• _ACTIVITY_:
For each line of the data below that holds "write", copy the line.

Page images and extracted text
▼▼▼

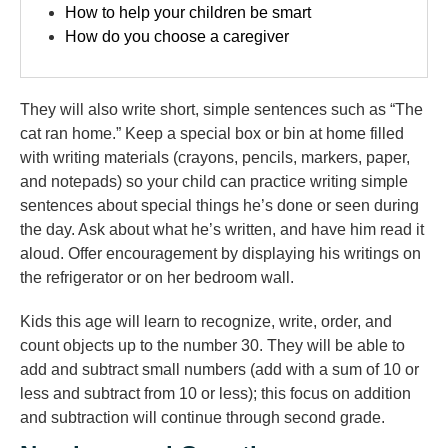
How to help your children be smart
How do you choose a caregiver
They will also write short, simple sentences such as “The
cat ran home.” Keep a special box or bin at home filled
with writing materials (crayons, pencils, markers, paper,
and notepads) so your child can practice writing simple
sentences about special things he’s done or seen during
the day. Ask about what he’s written, and have him read it
aloud. Offer encouragement by displaying his writings on
the refrigerator or on her bedroom wall.
Kids this age will learn to recognize, write, order, and
count objects up to the number 30. They will be able to
add and subtract small numbers (add with a sum of 10 or
less and subtract from 10 or less); this focus on addition
and subtraction will continue through second grade.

▲▲▲

• _ANSWER TO THIS EXERCISE_:
They will also write short, simple sentences such as “The
Kids this age will learn to recognize, write, order, and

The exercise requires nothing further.